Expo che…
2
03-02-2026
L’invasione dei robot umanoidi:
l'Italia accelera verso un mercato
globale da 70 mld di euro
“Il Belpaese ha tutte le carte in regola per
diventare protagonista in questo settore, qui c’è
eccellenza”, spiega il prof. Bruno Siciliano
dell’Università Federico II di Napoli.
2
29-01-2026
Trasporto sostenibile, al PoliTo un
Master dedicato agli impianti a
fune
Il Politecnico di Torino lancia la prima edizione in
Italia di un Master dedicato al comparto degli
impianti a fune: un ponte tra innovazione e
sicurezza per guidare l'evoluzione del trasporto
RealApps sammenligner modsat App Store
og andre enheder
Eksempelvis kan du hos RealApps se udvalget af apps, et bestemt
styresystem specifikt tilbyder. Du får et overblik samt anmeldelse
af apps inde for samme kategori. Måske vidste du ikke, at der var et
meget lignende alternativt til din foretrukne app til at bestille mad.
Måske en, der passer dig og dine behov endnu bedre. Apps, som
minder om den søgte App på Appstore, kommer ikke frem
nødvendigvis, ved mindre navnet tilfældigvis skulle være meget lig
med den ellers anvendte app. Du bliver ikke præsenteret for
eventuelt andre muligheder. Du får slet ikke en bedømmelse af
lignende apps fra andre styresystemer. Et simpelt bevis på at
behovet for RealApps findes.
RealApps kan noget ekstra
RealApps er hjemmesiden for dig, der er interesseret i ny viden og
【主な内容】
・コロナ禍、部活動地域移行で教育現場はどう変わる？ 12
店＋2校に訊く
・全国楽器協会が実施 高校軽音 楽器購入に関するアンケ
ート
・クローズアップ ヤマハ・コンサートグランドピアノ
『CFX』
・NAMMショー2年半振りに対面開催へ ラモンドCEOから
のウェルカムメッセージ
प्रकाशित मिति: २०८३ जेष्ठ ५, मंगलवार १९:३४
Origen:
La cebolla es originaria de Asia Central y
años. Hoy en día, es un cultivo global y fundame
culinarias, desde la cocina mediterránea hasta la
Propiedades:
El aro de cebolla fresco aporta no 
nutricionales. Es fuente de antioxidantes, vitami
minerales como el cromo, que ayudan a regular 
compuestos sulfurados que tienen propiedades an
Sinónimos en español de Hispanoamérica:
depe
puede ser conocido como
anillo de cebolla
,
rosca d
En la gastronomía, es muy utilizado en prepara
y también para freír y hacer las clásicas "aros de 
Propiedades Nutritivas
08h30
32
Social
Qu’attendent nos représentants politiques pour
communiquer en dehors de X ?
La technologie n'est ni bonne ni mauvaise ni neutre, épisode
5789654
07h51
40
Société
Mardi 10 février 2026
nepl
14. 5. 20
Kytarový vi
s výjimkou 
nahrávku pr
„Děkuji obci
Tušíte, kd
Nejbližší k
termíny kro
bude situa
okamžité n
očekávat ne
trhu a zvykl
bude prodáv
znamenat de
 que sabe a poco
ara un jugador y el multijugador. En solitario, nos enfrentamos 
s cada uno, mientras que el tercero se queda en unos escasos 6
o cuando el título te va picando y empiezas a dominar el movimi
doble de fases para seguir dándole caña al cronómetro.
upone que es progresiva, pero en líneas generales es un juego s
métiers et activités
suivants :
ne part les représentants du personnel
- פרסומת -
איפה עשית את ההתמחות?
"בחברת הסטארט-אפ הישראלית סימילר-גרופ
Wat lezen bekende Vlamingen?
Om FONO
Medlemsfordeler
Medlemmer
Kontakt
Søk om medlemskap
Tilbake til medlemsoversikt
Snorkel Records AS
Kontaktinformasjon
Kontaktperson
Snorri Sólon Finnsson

===

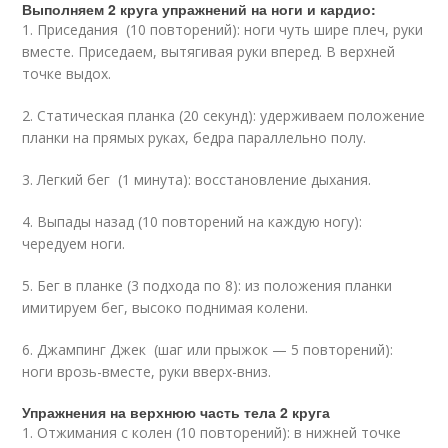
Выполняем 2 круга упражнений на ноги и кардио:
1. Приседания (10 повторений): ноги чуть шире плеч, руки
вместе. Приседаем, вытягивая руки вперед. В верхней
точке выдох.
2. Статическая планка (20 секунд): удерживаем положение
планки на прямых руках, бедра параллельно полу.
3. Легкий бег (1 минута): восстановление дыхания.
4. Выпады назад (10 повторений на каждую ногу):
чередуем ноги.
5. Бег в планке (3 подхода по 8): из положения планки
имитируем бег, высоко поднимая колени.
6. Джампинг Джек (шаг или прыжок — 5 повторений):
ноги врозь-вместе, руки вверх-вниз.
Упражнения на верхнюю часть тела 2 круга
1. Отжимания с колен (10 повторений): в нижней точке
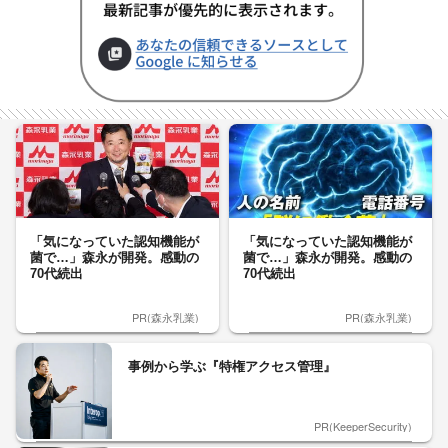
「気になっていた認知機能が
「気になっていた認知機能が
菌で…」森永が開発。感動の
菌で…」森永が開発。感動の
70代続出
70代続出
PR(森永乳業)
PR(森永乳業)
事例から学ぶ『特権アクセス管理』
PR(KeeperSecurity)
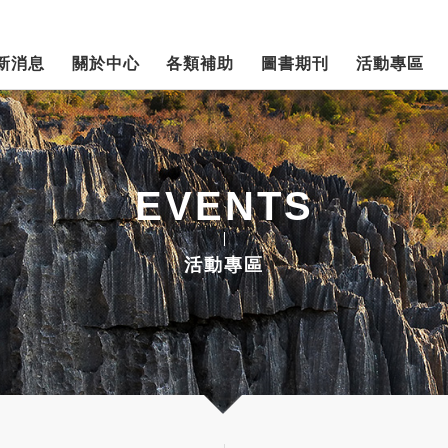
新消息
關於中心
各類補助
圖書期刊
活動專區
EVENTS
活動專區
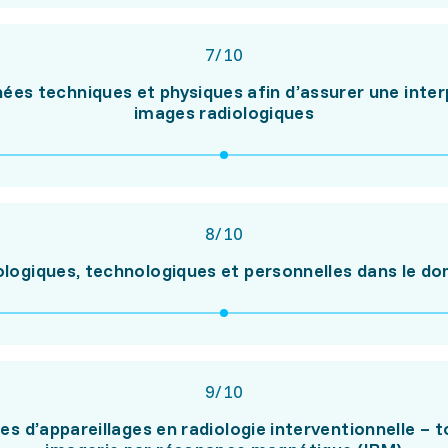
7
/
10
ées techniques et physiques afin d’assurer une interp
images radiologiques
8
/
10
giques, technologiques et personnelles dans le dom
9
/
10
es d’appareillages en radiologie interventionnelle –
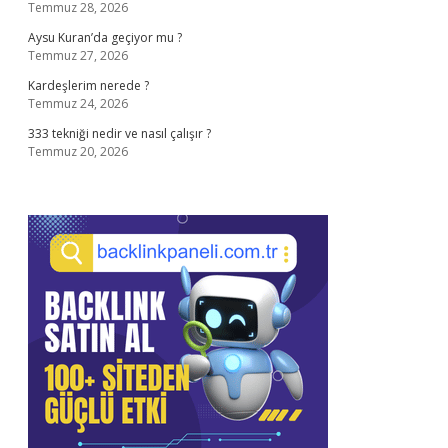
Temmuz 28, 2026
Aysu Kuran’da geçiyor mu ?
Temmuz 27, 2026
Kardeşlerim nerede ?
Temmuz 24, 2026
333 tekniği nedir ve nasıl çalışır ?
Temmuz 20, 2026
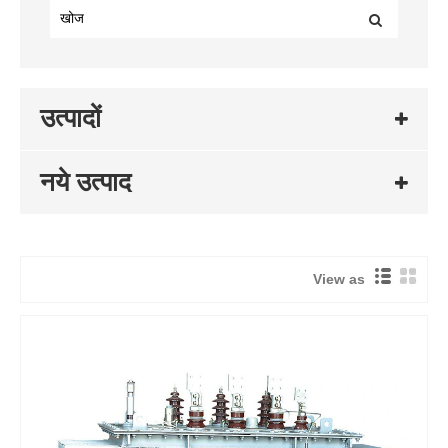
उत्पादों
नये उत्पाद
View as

===

→ GOAL OF THE EXERCISE
The expected answer is a copy of each line in the listing above that contains "ноги".

→ SOLUTION TO THE PROBLEM
Выполняем 2 круга упражнений на ноги и кардио:
1. Приседания (10 повторений): ноги чуть шире плеч, руки
чередуем ноги.
ноги врозь-вместе, руки вверх-вниз.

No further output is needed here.